Consider a Mastodon/Fediverse handle, like @[email protected] . What kinds of restrictions are there on "username"? Can I assume any valid unicode could go in there?

Somebody linked me RFC 7565, which linked to RFC7564, and if that's the place to look this appears to be the list of disallowed characters in a Fediverse username, and I'm cracking up because it's *mostly* stuff you'd expect, except the very first category of banned characters, specially, is "pre-1700 Korean characters".

The fediverse is welcome to all. EXCEPT KOREAN TIME TRAVELERS. Did you just wake up from being frozen in ice during the Joseon dynasty? The IETF is targeting you PERSONALLY

@mcc I get it, but the exclusion of "Q" property characters is an interesting and odd one.
@xgranade @mcc Reminds me of how CIRA decided that anyone who buys a .ca domain automatically gets reserved all accented character variations: https://www.cira.ca/en/ca-domains/register-your-ca/domains-french-accented-characters/
Domains with French accented characters – CIRA

Looking to own a domain name with an accented character in it? Learn more about domains with accented characters, including how CIRA manages them.

CIRA
@mcc well, darn, I guess I don't comply to the PRECIS IdentifierClass profile
@mcc 왜 그렇게 되셨나요?
@thatdawnperson I thiiiiink that the way they fit the antique Korean jamo into requires a really awkward hack that they just don't want these systems to have to deal with
@thatdawnperson But seeing them lead with that just makes it seem oddly vindictive
@mcc ...is there any reasoning given for this?? and for the latter two, those seem weird too
-F
@mcc @Hearth @xgranade I'm guessing Q and R are disallowed to mitigate homoglyph attacks. Maybe Old Hangul too, which presumably contains some homoglyphs with modern Hangul.
@alilly @Hearth @xgranade ohhhh wait that would make so much sense :O with the old jamo

@mcc @alilly @xgranade that makes sense! homoglyph attacks are still possible with e.g. replacing latin o with greek ο or cyrillic о, though?

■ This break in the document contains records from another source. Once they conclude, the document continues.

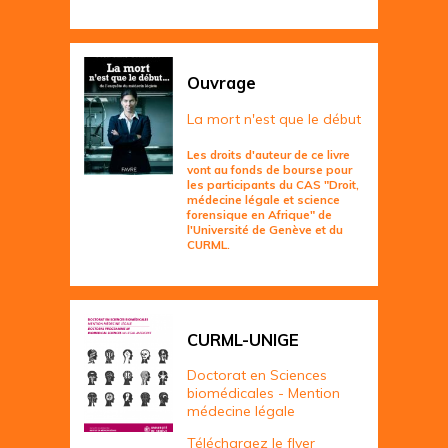
Ouvrage
La mort n'est que le début
Les droits d'auteur de ce livre
vont au fonds de bourse pour
les participants du CAS "Droit,
médecine légale et science
forensique en Afrique" de
l'Université de Genève et du
CURML.
CURML-UNIGE
Doctorat en Sciences
biomédicales - Mention
médecine légale
Téléchargez le flyer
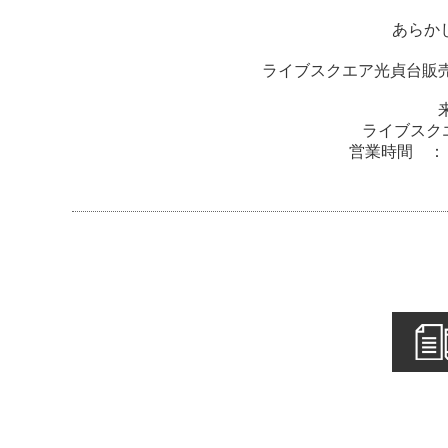
あらかじ
ライブスクエア光貞台販売
ライブスクエ
営業時間 ： 平日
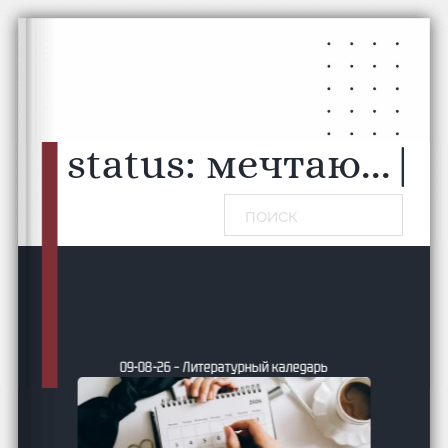
Перейти к основному содержанию
Перейти к нижнему колонтитулу
status:
мечтаю...
|
Поиск
совет
09-08-26 – Литературный каледарь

...unless that's what section Q is talking about, i don't know exactly what it means
-F

@mcc @Hearth @xgranade Yeah but that's much harder to do anything about, unless you want to ban modern speakers of languages written using Cyrillic from using names in their native language, which… don't do that.
@alilly @mcc @xgranade yeah, i guess the difference with the hangul thing is that it's a safe assumption no one is using thsoe characters to write their names in modern times, which is not the case for greek or cyrillic
-F

@Hearth The "Q" section is mostly about accented latin alphabet characters.

For example, "á" can be represented as either the single code point U+00E1, or as a pair of code points U+0061 U+0301. The second version is the code point for the letter "a" followed by "COMBINING ACUTE ACCENT" to add the accent to the previous code point.

Since they render identically (not just similarly), you probably don't want both sequences to be valid in names humans are meant to distinguish.

@jamesh @Hearth it makes sense to say unicode forms should be normalised. One form for identical characters. Something like rfc7613
@Hearth @xgranade @mcc … Damn, that might be a valid argument in favor of Han unification. How dare things I already made up my mind on have nuance I didn't consider?
@alilly @mcc @Hearth @xgranade ... just saw this boosted out of context and was very confused why @q and I would be disallowed from something
@mcc this was a subplot in Analog surely
@chrisamaphone so remember, part of the revanchivist ideology in Analogue involved enforcement of writing in Hanja

@mcc Oh! Yeah. It's because they don't have a well-defined canonical composition order, unlike modern Jamo, which do.

A weird bit of trivia: there is no composition for hanzi/kanji/hanja/chữ Hán characters (what many call "Chinese characters"). You can't just build one in Unicode. If you could, they'd also be in this list, for the same reason that Old Hangul Jamo are disallowed (which were only added because scholars needed them).

@Elizafox @mcc I regret to inform you, https://en.wikipedia.org/wiki/Chinese_character_description_languages#Ideographic_Description_Sequences
though afaik no implementation actually renders these sequences composed
Chinese character description languages - Wikipedia

@rcombs @Elizafox I AM NOW VERY EXCITED ABOUT USING THESE COMBINERS ON EMOJI, EVEN IF NOBODY CAN RENDER IT
@mcc @rcombs Jamo are canonicalised to a glyph according to a formula. There’s no such thing for the Chinese character composition characters. Unfortunately.

@mcc It doesn't come through in the RFC, but afaict it's more like "Hangul is too harmonic for our feeble algorithms to handle" Without reasonably interoperable "does <this> equal <that>?" algorithms, IDNA would be unreliable...

To quote selectively from https://www.alvestrand.no/pipermail/idna-update/2008-February/001117.html

"<...>the fact that Hangul is designed so well structured on so many levels (feature, phoneme, syllable) is actually the very reason for why there are so many (fundamentally, not only superficially) different proposals for encodings, [...]. Encoding designers all saw the beauty, but the differed on which level to consider most important. All the other, not-so-well-thought-through scripts give the encoders much less options to work (and mess) with."

Normalization of Hangul

@mcc I choose to interpret this as a personal slight to the self-proclaimed crown prince of the Joseon dynasty (who totally deserves it after what he did to Freenode)

https://en.wikipedia.org/wiki/Andrew_Lee_(entrepreneur)

Andrew Lee (entrepreneur) - Wikipedia

@mcc what will they have done to deserve this??
@mcc I feel like someone waking up today from the Joseon dynasty has much more immediate problems to worry about than the Fediverse.